With a PEG ratio of less than 1 and a forward P/E of around 25, BABA stock is cheaper than its American tech rivals and yet, features a much wider net. For investors looking at Chinese stocks, BABA could be the only one you need.
Baozun Inc (BZUN)
Here in the U.S., Shopify (NASDAQ:SHOP) has been a massive hit for investors. Baozun (NASDAQ:BZUN) has the same potential in China. Both firms’ products enable smaller retailers to set-up online storefronts, produce marketing campaigns and undertake fulfillment services. However, the difference is that Baozun’s whole purpose isn’t doing this for organizations already within China, it’s about bringing the outside in. In essence, BZUN is a gateway for global brands into China’s middle class.
That’s actually a very good place to be. Given China’s massive consumer market that continues to get larger, selling your products in Asia’s top emerging market is key. But, as we’ve seen with the trade spat, operating in China isn’t like opening up shop in Duluth. You need an expert hand. Perhaps even more so as the trade negotiations take place.
Over 200 brand partners now use BZUN’s products. However, new customer additions and subscription revenues continue to rise. Over the last three years, BZUN has been able to grow its revenues by a CAGR of 28% and now, reoccurring subscriptions account for more than half of its total sales. Even better is that unlike Shopify, Baozun has been profitable for a long time. Last year alone, gross profits jumped 62%.

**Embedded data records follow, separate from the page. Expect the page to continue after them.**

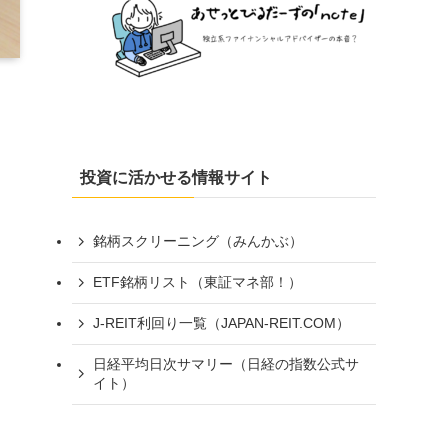
投資に活かせる情報サイト
銘柄スクリーニング（みんかぶ）
ETF銘柄リスト（東証マネ部！）
J-REIT利回り一覧（JAPAN-REIT.COM）
日経平均日次サマリー（日経の指数公式サ
イト）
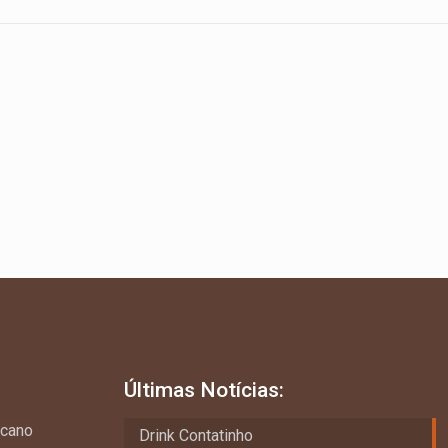
Últimas Notícias:
ncano
Drink Contatinho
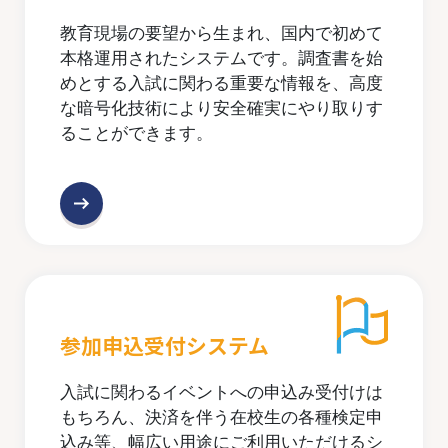
教育現場の要望から生まれ、国内で初めて
本格運用されたシステムです。調査書を始
めとする入試に関わる重要な情報を、高度
な暗号化技術により安全確実にやり取りす
ることができます。
参加申込受付システム
入試に関わるイベントへの申込み受付けは
もちろん、決済を伴う在校生の各種検定申
込み等、幅広い用途にご利用いただけるシ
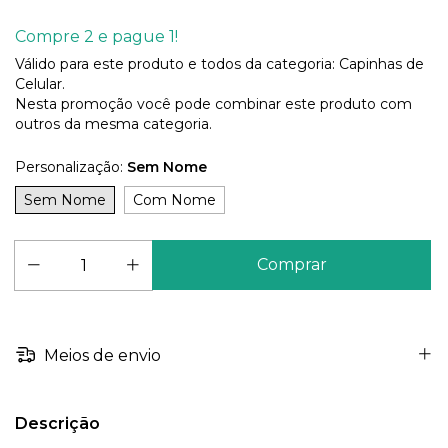
Compre 2 e pague 1!
Válido para este produto e todos da categoria: Capinhas de
Celular.
Nesta promoção você pode combinar este produto com
outros da mesma categoria.
Personalização:
Sem Nome
Sem Nome
Com Nome
Meios de envio
Descrição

While BZUN’s valuation isn’t as cheap as some Chinese stocks, it’s cheaper than SHOP and offers a much larger runway for growth. That could make a prime buy today.

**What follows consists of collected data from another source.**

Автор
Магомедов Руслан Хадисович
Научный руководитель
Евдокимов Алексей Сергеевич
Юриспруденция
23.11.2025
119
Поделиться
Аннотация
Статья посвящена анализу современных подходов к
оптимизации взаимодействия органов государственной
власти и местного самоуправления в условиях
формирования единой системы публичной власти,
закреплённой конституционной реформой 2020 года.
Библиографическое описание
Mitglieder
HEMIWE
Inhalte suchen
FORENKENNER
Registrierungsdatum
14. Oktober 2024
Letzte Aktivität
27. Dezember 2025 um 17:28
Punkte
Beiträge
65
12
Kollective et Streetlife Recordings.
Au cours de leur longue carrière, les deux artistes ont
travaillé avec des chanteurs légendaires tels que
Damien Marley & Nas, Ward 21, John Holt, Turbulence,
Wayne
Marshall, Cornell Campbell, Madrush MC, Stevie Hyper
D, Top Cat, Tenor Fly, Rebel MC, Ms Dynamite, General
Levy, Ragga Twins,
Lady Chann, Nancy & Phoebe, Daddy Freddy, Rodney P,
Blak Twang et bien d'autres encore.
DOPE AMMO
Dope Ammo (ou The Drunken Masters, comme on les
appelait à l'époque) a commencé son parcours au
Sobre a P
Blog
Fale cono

It’s not just consumerism that makes China a top-notch play for the long term. That population is going to need plenty of healthcare solutions as well. That’s where Chinese biotech stock BeiGene (NASDAQ:BGEN) comes in.
As one of China’s only biotech firms — and the only one listed in the U.S. — BGEN has a long history of firsts in the nation. This includes opening the first real biotech R&D center in the nation as well as one of the largest cancer-fighting pipelines out of any biotech. One of the key pieces of that has been its Hodgkin’s lymphoma drug Tislelizumab. That drug was helped along by American biotech royalty Celgene (NASDAQ:CELG). Celgene would have access to Tislelizumab in America.

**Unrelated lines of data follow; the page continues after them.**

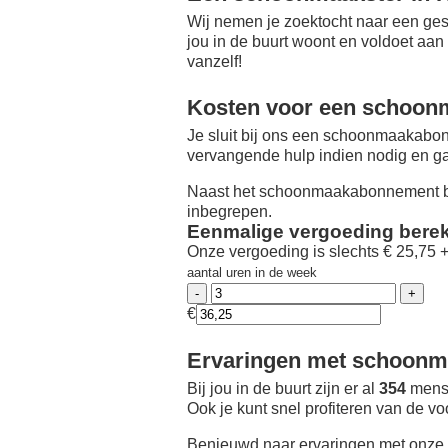
Wij nemen je zoektocht naar een ges
jou in de buurt woont en voldoet aan
vanzelf!
Kosten voor een schoon
Je sluit bij ons een schoonmaakabon
vervangende hulp indien nodig en ga
Naast het schoonmaakabonnement be
inbegrepen.
Eenmalige vergoeding bere
Onze vergoeding is slechts € 25,75 
aantal uren in de week
€
Ervaringen met schoonma
Bij jou in de buurt zijn er al
354
mense
Ook je kunt snel profiteren van de v
Benieuwd naar ervaringen met onze 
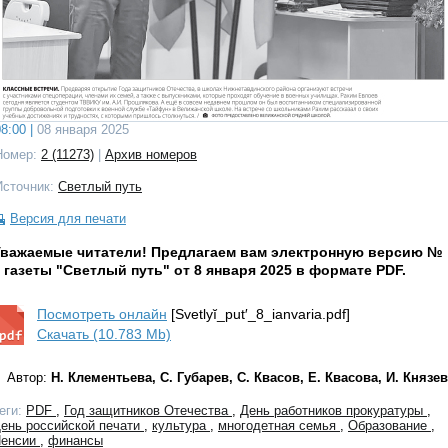
8:00 |
08 января 2025
Номер:
2 (11273)
|
Архив номеров
Источник:
Светлый путь
Версия для печати
Уважаемые читатели! Предлагаем вам электронную версию №
 газеты "Светлый путь" от 8 января 2025 в формате PDF.
Посмотреть онлайн
[Svetlyĭ_put′_8_ianvaria.pdf]
Скачать (10.783 Mb)
Автор:
Н. Клементьева, С. Губарев, С. Квасов, Е. Квасова, И. Князев
еги:
PDF
,
Год защитников Отечества
,
День работников прокуратуры
,
ень российской печати
,
культура
,
многодетная семья
,
Образование
,
енсии
,
финансы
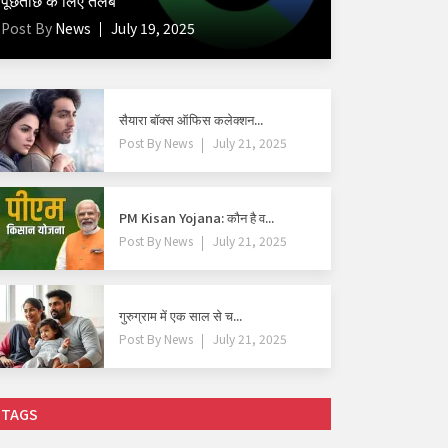
पूछताछ के लिए तलब
Post By
News
July 19, 2025
सैयारा बॉक्स ऑफिस कलेक्शन...
Post By
News
July 21, 2025
PM Kisan Yojana: कौन है व...
Post By
News
July 21, 2025
गुरुग्राम में एक साल से च...
Post By
News
July 21, 2025
TAGS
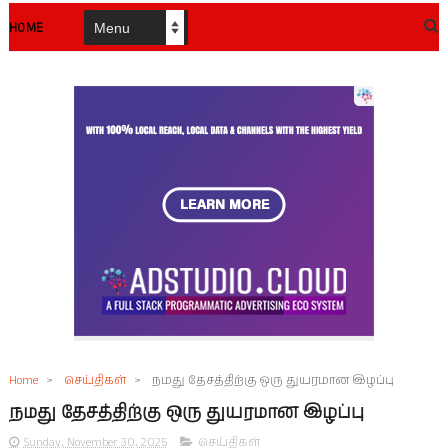
HOME
Home
>
செய்திகள்
>
நமது தேசத்திற்கு ஒரு துயரமான இழப்பு
நமது தேசத்திற்கு ஒரு துயரமான இழப்பு
Sunday, November 30, 2025
செய்திகள்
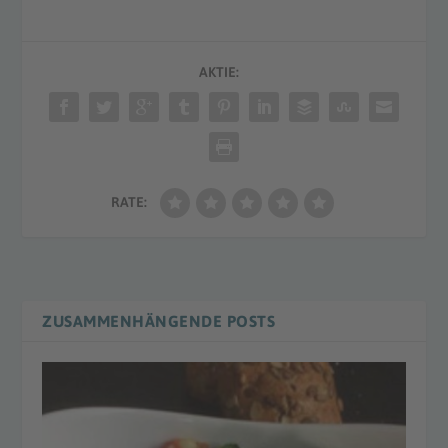
AKTIE:
RATE:
ZUSAMMENHÄNGENDE POSTS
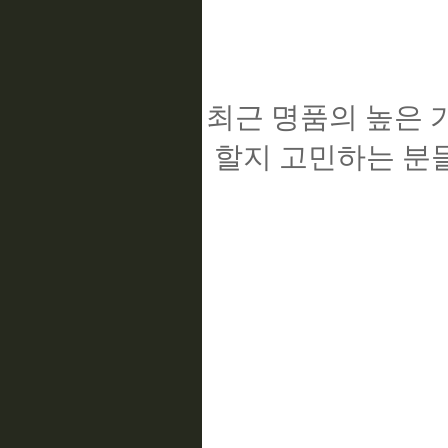
최근 명품의 높은 
할지 고민하는 분들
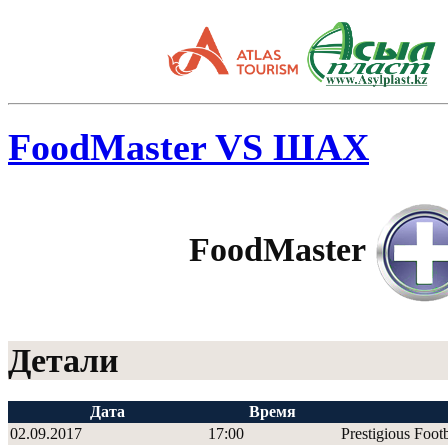
FoodMaster VS ШАХ
FoodMaster
Детали
Дата
Время
02.09.2017
17:00
Prestigious Foot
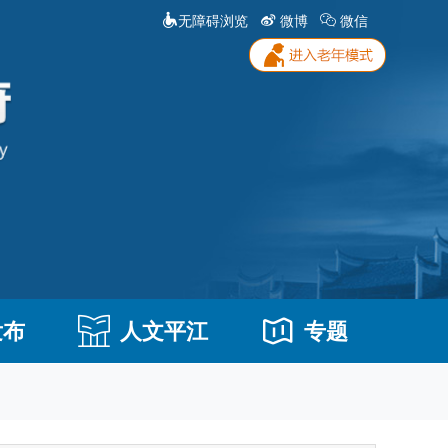
无障碍浏览
微博
微信
发布
人文平江
专题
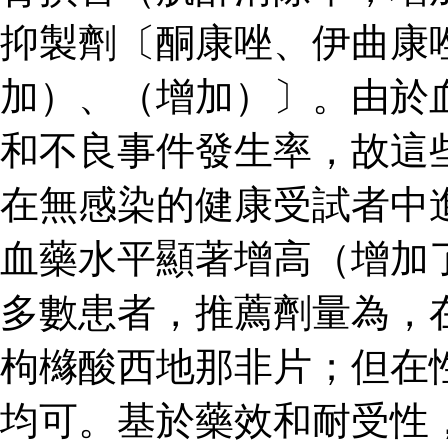
抑製劑〔酮康唑、伊曲康
加）、（增加）〕。由於
和不良事件發生率，故這
在無感染的健康受試者中
血藥水平顯著增高（增加了
多數患者，推薦劑量為，
枸櫞酸西地那非片；但在
均可。基於藥效和耐受性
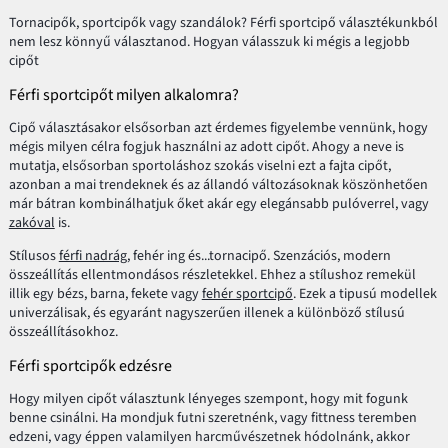
Tornacipők, sportcipők vagy szandálok? Férfi sportcipő választékunkból
nem lesz könnyű választanod. Hogyan válasszuk ki mégis a legjobb
cipőt
Férfi sportcipőt milyen alkalomra?
Cipő választásakor elsősorban azt érdemes figyelembe vennünk, hogy
mégis milyen célra fogjuk használni az adott cipőt. Ahogy a neve is
mutatja, elsősorban sportoláshoz szokás viselni ezt a fajta cipőt,
azonban a mai trendeknek és az állandó változásoknak köszönhetően
már bátran kombinálhatjuk őket akár egy elegánsabb pulóverrel, vagy
zakóval
is.
Stílusos
férfi nadrág
, fehér ing és...tornacipő. Szenzációs, modern
összeállítás ellentmondásos részletekkel. Ehhez a stílushoz remekül
illik egy bézs, barna, fekete vagy
fehér sportcipő
. Ezek a tipusú modellek
univerzálisak, és egyaránt nagyszerűen illenek a különböző stílusú
összeállításokhoz.
Férfi sportcipők edzésre
Hogy milyen cipőt választunk lényeges szempont, hogy mit fogunk
benne csinálni. Ha mondjuk futni szeretnénk, vagy fittness teremben
edzeni, vagy éppen valamilyen harcművészetnek hódolnánk, akkor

But here is where it gets interesting for BGEN. After CELG was acquired by Bristol-Myers Squibb (NYSE:BMY), the American biotech stock was forced to drop Tislelizumab due to competition. This fact, along with the trade war, has caused BGEN stock to drop roughly 40% over the last year.
That drop could be a huge opportunity for investors. For one thing, part of the development deal was that BeiGene would have access to CELG’s proven blockbuster drugs Abraxane, Revlimid and Vidaza in China. Those are huge moneymakers and will provide plenty of revenues for the firm. Secondly, BeiGene is now free to shop Tislelizumab to other drugmakers. Given its effectiveness, it could be a big cancer-fighting prize. Add in its huge pipeline and you have a huge bargain in the making.
As of this writing, Aaron Levitt held a long position in AMZN.